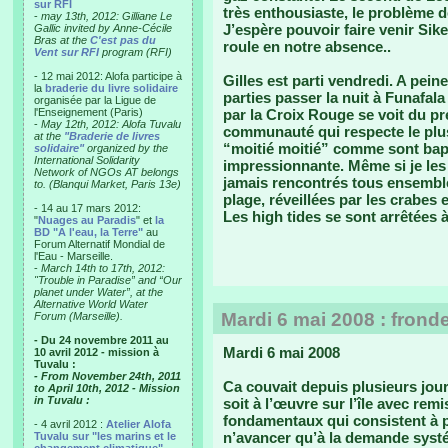
sur RFI
très enthousiaste, le problème d
-
may 13th, 2012: Gilliane Le
J’espère pouvoir faire venir Sik
Gallic invited by Anne-Cécile
Bras at the
C'est pas du
roule en notre absence..
Vent sur RFI
program (RFI)
- 12 mai 2012: Alofa participe à
Gilles est parti vendredi. A pein
la
braderie du livre solidaire
parties passer la nuit à Funafala
organisée par la Ligue de
l'Enseignement (Paris)
par la Croix Rouge se voit du pr
-
May 12th, 2012: Alofa Tuvalu
communauté qui respecte le pl
at the
"Braderie de livres
“moitié moitié” comme sont bapt
solidaire"
organized by the
International Solidarity
impressionnante. Même si je les 
Network of NGOs AT belongs
jamais rencontrés tous ensemble
to. (Blanqui Market, Paris 13e)
plage, réveillées par les crabes 
- 14 au 17 mars 2012:
Les high tides se sont arrêtées à
"
Nuages au Paradis
" et
la
BD "A l'eau, la Terre"
au
Forum Alternatif Mondial de
l'Eau - Marseille.
-
March 14th to 17th, 2012:
"Trouble in Paradise” and “Our
planet under Water”, at the
Alternative World Water
Mardi 6 mai 2008 : fronde
Forum (Marseille).
- Du 24 novembre 2011 au
Mardi 6 mai 2008
10 avril 2012 - mission à
Tuvalu :
- From November 24th, 2011
Ca couvait depuis plusieurs jour
to April 10th, 2012 - Mission
in Tuvalu :
soit à l’œuvre sur l’île avec rem
fondamentaux qui consistent à p
- 4 avril 2012 :
Atelier Alofa
n’avancer qu’à la demande systé
Tuvalu sur "les marins et le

### The task
From the line containing "- 4 avril 2012" to the final line above, output everything. Change nothing and add nothing.

### Answer box
- 4 avril 2012 :
Atelier Alofa
n’avancer qu’à la demande systé
Tuvalu sur "les marins et le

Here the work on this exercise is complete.